Segment Open

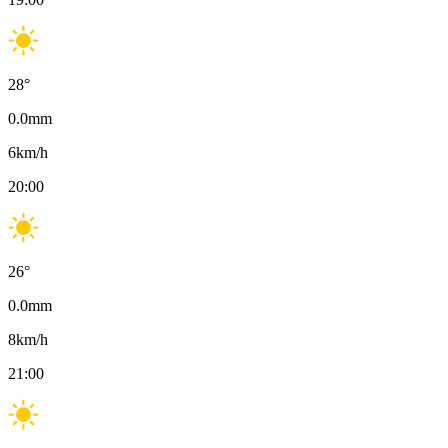
28
°
0.0
mm
6
km/h
20:00
26
°
0.0
mm
8
km/h
21:00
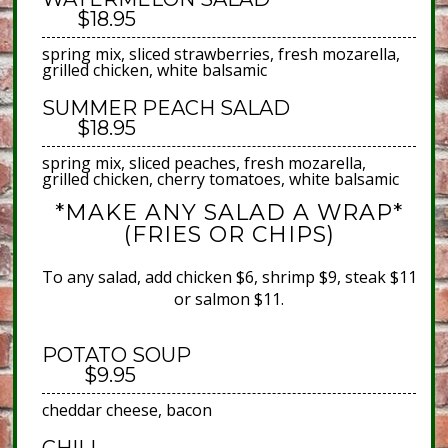
$18.95
spring mix, sliced strawberries, fresh mozarella,
grilled chicken, white balsamic
SUMMER PEACH SALAD
$18.95
spring mix, sliced peaches, fresh mozarella,
grilled chicken, cherry tomatoes, white balsamic
*MAKE ANY SALAD A WRAP*
(FRIES OR CHIPS)
To any salad, add chicken $6, shrimp $9, steak $11
or salmon $11.
POTATO SOUP
$9.95
cheddar cheese, bacon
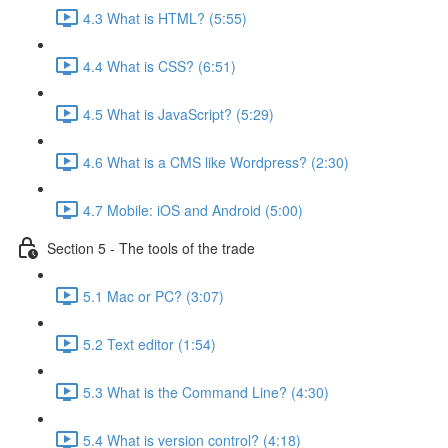
4.3 What is HTML? (5:55)
4.4 What is CSS? (6:51)
4.5 What is JavaScript? (5:29)
4.6 What is a CMS like Wordpress? (2:30)
4.7 Mobile: iOS and Android (5:00)
Section 5 - The tools of the trade
5.1 Mac or PC? (3:07)
5.2 Text editor (1:54)
5.3 What is the Command Line? (4:30)
5.4 What is version control? (4:18)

Segment Closed

[PROBLEM REQUIREMENTS]:
The full material above must be output verbatim, minus any pictures.

[RESPONSE TO THE EXERCISE]:
28
°
0.0
mm
6
km/h
20:00
26
°
0.0
mm
8
km/h
21:00
$18.95
spring mix, sliced strawberries, fresh mozarella,
grilled chicken, white balsamic
SUMMER PEACH SALAD
$18.95
spring mix, sliced peaches, fresh mozarella,
grilled chicken, cherry tomatoes, white balsamic
*MAKE ANY SALAD A WRAP*
(FRIES OR CHIPS)
To any salad, add chicken $6, shrimp $9, steak $11
or salmon $11.
POTATO SOUP
$9.95
cheddar cheese, bacon
4.3 What is HTML? (5:55)
4.4 What is CSS? (6:51)
4.5 What is JavaScript? (5:29)
4.6 What is a CMS like Wordpress? (2:30)
4.7 Mobile: iOS and Android (5:00)
Section 5 - The tools of the trade
5.1 Mac or PC? (3:07)
5.2 Text editor (1:54)
5.3 What is the Command Line? (4:30)
5.4 What is version control? (4:18)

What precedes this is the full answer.